In conclusion: Um, I forget. For some reason I have this overwhelming craving for a mangosteen . . .

  1. No matter how lukewarm that desire is. []
  2. We travel too much to have pets. []
  3. Oh, wait. I don’t want a pony. It’s John Scalzi who’s always going on about wanting a pony. []

7 comments

  1. Sean the Bookonaut on #

    Is that the Colin Firth/Jennifer Ehle version, because David Bamber is the personification of creepy.

  2. Justine on #

    Sean the Bookonaut: Good grief. I’m talking about the book. You know, the one published in the 1800s written by Jane Austen. Mr Collins is the personification of creepy IN THE BOOK.

    Stupid tv/movie adaptations. *shakes fist*

  3. Nicole J. LeBoeuf-Little on #

    Wow. Coincidence.

    So, I’m at WorldCon, which has just officially ended, and I went right from the closing ceremonies to the “dead dog filk” party — sing until they kick us out of the room, sort of thing — and I was having a great time until the dude with the bodhran broke out the song which, now that I’ve looked it up, appears to be called “The Two Magicians.”

    It’s about the lusty blacksmith who gloats that he will have the fair lady’s maidenhead, would she or no, and then he chases her up and down the landscape in different forms, and then he catches her, and that’ll teach her not to be such a stuck-up b$tc#, won’t it?

    And a good part of the room — many of these people who were in righteous anger over the sexual harassment incident at ReaderCon! — all sang along happily and cheered when it was over. And I left and ran away to my hotel room, because it’s scary being surrounded by people who seem to consider a rapist a hero as long as the story’s dressed up in folk music.

    I’ve stopped shaking by now, but I still am not feeling particularly comfortable around random people wearing con badges, so I’m still hanging around in my room (and on the internet).

    It’s bad enough that so many men won’t take “no” for an answer. Why do we still cast such men as heroes and cheer on their conquests?

    Argh.

    So thank you for your post – it was exactly what I needed to read right now.

  4. Justine on #

    Nicole J. LeBoeuf-Little: That song. Ugh. One of my favourite songs when I was fourteen was the Rolling Stones’ “Stray Cat Blues.” I listened to it again recently and ugh beyond ugh. Creepy full-grown man singing about a girl younger than the age of consent in the most creepy way possible. It made my skin crawl.

    The big problem is that popular culture is riddled with such songs, books, films—everything really. It’s no mystery why so many men don’t get that no means no when popular culture is schooling them on the exact opposite. When some of the most popular songs/books/movies of all time portray stalking as romantic. Aaarghh!

    Okay, so that wasn’t very positive. Um, at least there are more and more people questioning those dominant and very repellent tropes. There’s more and more art that does not glamorise stalking or rape.

    That’s all I got.

  5. Nicole J. LeBoeuf-Little on #

    What can we say, right? It’s getting better. I pin my hopes on that.

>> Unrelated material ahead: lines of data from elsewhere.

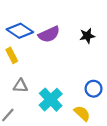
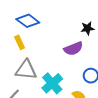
purple semicircle: (49, 34) -> (73, 49), moved
gray triangle: (20, 86) -> (26, 70), size x1.6

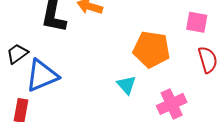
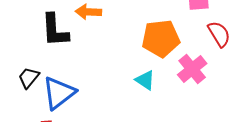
pink cross: (172, 104) -> (192, 69), moved

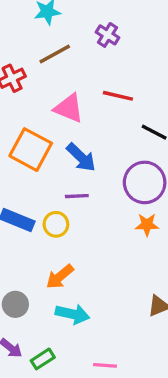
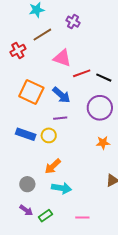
red line: (118, 96) -> (82, 73), moved, turned -30
pink triangle: (69, 108) -> (62, 58), moved
orange star: (147, 225) -> (103, 143), moved

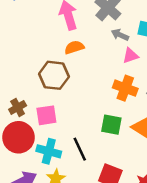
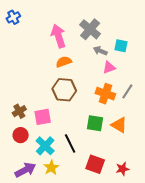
brown hexagon: (54, 75) -> (64, 90), moved
red circle: (18, 137) -> (21, 135), size x0.6
cyan cross: (49, 151) -> (45, 146), turned 30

  6. Sean the Bookonaut on #

    @Justine there’s a book? :0 … 🙂

    That adaptation is pretty close to the book unlike the 1987 Northanger Abbey which is Jane Austen meets the Rocky Horror picture show.

    The trouble with Mr Collins though is that he fits into the more bumbling, social inept creep. We don’t ever think that Lizzy will fall for him or not see through him.

    The other creep, the heroic rapist or the charming and articulate predator is the one that is harder to spot. I am thinking more Mr Wickham than Mr Collins. Wickham has everyone fooled.

  7. Sean the Bookonaut on #

    That being said charming predators still don’t take no for an answer. They have just developed more refined ways of breeching their targets resolve.